• Task to carry out: Should an entry include a picture, omit the picture and still repeat everything else exactly.

*** Data to process ***

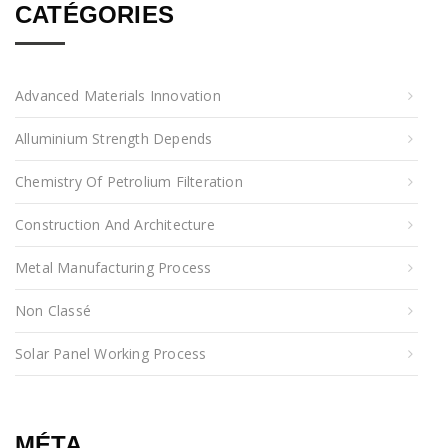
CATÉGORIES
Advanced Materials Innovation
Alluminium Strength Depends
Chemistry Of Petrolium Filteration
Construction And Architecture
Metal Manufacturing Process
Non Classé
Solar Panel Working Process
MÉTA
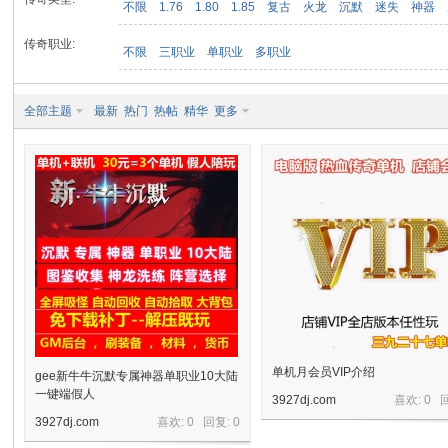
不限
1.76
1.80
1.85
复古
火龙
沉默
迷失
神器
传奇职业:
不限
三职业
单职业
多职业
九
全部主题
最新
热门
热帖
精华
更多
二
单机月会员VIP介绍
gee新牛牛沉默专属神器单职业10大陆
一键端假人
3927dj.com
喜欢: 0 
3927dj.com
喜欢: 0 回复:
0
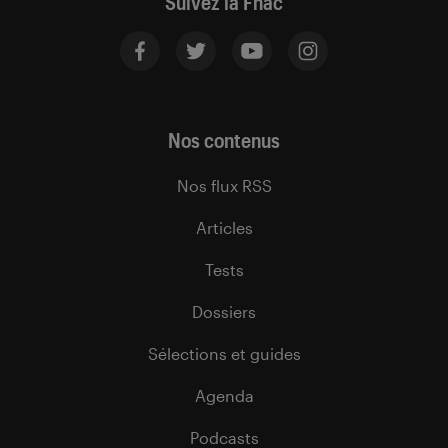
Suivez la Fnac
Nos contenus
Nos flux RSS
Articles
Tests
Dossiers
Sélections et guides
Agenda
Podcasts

*** End of Data to process ***

• Answer section:
CATÉGORIES
Advanced Materials Innovation
Alluminium Strength Depends
Chemistry Of Petrolium Filteration
Construction And Architecture
Metal Manufacturing Process
Non Classé
Solar Panel Working Process
MÉTA
不限
1.76
1.80
1.85
复古
火龙
沉默
迷失
神器
传奇职业:
不限
三职业
单职业
多职业
九
全部主题
最新
热门
热帖
精华
更多
二
单机月会员VIP介绍
gee新牛牛沉默专属神器单职业10大陆
一键端假人
3927dj.com
喜欢: 0 
3927dj.com
喜欢: 0 回复:
0
Suivez la Fnac
Nos contenus
Nos flux RSS
Articles
Tests
Dossiers
Sélections et guides
Agenda
Podcasts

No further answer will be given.